• [Problem description]:
Repeat, exactly as written, all of the entries, but not their pictures.

════════

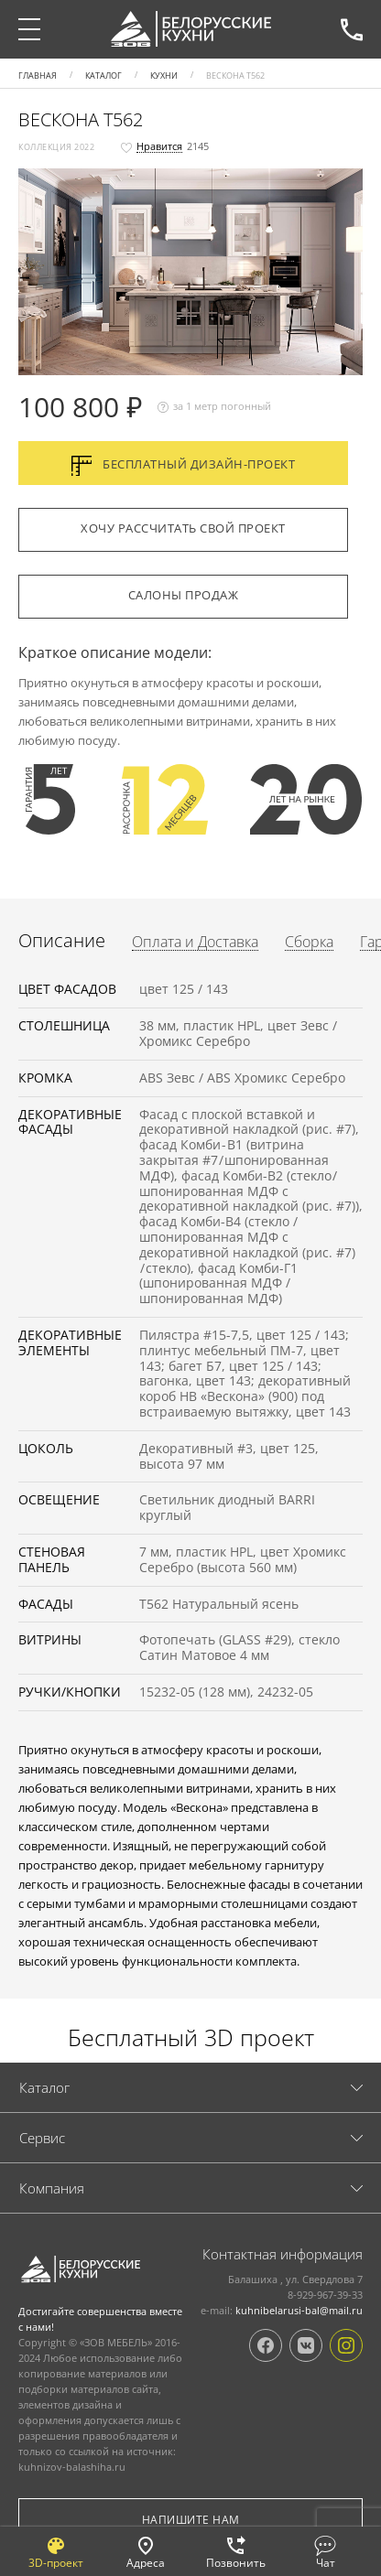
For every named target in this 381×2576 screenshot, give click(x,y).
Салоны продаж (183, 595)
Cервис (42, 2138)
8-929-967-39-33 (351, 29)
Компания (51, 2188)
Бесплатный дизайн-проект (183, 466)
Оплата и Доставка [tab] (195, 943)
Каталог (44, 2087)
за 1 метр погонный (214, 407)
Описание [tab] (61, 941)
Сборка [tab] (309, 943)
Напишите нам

════════

• [Written solution]:
For every named target in this 381×2576 screenshot, give click(x,y).
Салоны продаж (183, 595)
Cервис (42, 2138)
8-929-967-39-33 (351, 29)
Компания (51, 2188)
Бесплатный дизайн-проект (183, 466)
Оплата и Доставка [tab] (195, 943)
Каталог (44, 2087)
за 1 метр погонный (214, 407)
Описание [tab] (61, 941)
Сборка [tab] (309, 943)
Напишите нам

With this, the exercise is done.